During what likely was the final press conference of the last annual league meeting over which Tagliabue will preside, the commissioner said Wednesday afternoon he will almost certainly move aside by the July retirement date he set last week. There is, Tagliabue insisted, little chance that he will still be commissioner when the NFL kicks off the 2006 season.

But Tagliabue has promised to remain in office until a successor is elected and, his Wednesday protests aside, it might be a while yet before he gets around to the chore atop his wife's "to-do" list, unpacking the boxes in their new home in the Georgetown section of Washington, D.C.

Fact is, moving cardboard cartons around might be as close as the Taglibues get to true feng shui for a while.

"I don't see someone new being in place real quickly," said Indianapolis Colts owner Jim Irsay. "The job is to choose the absolutely right person, no matter how long that takes. And a lot of [owners] definitely have a lot of ideas on the profile of that person, or who it should be. If I was Paul, I wouldn't be planning much travel for the next few months. I don't think he's going anywhere yet."

Officially, the annual league meetings adjourned here without Tagliabue having settled on the committee that will lead the search for his replacement. Tagliabue said Wednesday the committee and its composition might not be announced until next week. But there were rumblings from some key owners Wednesday that the committee has, indeed, been formed, and could be announced by Friday afternoon.

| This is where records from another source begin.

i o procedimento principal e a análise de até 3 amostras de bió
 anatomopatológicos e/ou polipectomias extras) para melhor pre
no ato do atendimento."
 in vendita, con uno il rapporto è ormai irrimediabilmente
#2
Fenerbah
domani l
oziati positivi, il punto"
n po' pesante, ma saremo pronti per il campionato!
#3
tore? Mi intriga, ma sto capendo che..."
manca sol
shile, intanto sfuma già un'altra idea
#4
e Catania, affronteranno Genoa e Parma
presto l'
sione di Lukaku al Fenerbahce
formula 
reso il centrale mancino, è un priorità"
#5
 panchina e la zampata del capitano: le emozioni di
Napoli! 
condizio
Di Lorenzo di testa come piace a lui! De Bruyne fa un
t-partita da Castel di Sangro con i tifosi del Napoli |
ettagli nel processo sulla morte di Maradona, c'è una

The makeup of the committee, not surprisingly, has been much debated. And, coming on the heels of the recently concluded labor negotiations, there is some bilious carryover from that process. Some of the same elements that slowed the extension to the collective bargaining agreement, especially the intramural battle between the NFL's high- and low-revenue franchises, are yet festering. There are a lot of disparate groups seeking representation on the committee, because they want their causes championed in the process that will ultimately conclude with a new commissioner.

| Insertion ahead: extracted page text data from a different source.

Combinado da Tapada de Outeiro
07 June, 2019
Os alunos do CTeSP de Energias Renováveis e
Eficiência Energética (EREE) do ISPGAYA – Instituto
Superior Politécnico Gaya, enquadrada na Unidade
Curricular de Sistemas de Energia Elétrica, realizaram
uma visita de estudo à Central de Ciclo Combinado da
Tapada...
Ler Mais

Tagliabue denied on Wednesday that the residual undercurrent of unrest will enter into the process, but some of the owners weren't so sure.

"There's still some infighting," said one high-ranking official from a low-revenue franchise. "Everyone sees the [search] committee as their chance to have a voice in the future. It's a chance to have their interests advanced, to have a sense of advocacy, so the makeup of that committee is going to be key."

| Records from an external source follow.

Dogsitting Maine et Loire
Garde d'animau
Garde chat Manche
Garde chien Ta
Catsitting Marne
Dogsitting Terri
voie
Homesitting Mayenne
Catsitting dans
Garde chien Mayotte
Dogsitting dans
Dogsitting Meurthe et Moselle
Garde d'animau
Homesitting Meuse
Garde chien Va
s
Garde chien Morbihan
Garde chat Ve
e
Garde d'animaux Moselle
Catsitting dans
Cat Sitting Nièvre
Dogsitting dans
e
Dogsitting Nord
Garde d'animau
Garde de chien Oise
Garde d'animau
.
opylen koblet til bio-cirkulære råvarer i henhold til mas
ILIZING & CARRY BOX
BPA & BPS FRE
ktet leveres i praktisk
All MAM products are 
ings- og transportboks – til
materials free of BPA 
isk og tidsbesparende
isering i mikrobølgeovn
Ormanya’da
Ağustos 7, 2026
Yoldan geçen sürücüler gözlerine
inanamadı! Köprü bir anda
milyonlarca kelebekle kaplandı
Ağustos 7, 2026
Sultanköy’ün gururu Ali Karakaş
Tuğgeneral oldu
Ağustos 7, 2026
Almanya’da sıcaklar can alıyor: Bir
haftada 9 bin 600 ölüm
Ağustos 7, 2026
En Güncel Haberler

Certainly, Tagliabue comprehends the sensitive nature of the committee's composition, a group that he said Wednesday will be made up of 6-8 owners. But no matter how diligent Tagliabue is in formulating a search committee that he feels addresses everyone's agendas, there is no guarantee of success. And no guarantee his exit strategy will follow his blueprint.

Among the items addressed by the commissioner in closing the meetings on Wednesday afternoon was the likelihood that the NFL will play a game in China, probably in Beijing, in 2007, as part of the run-up to the 2008 Olympics in the country. Scheduling such a game might be the closest Tagliabue gets to Shanghai if the search for his successor takes as long as some owners think it will.

Said Irsay: "I know it's not Paul's preference, but it could be a long good-bye."

Len Pasquarelli is a senior NFL writer for ESPN.com.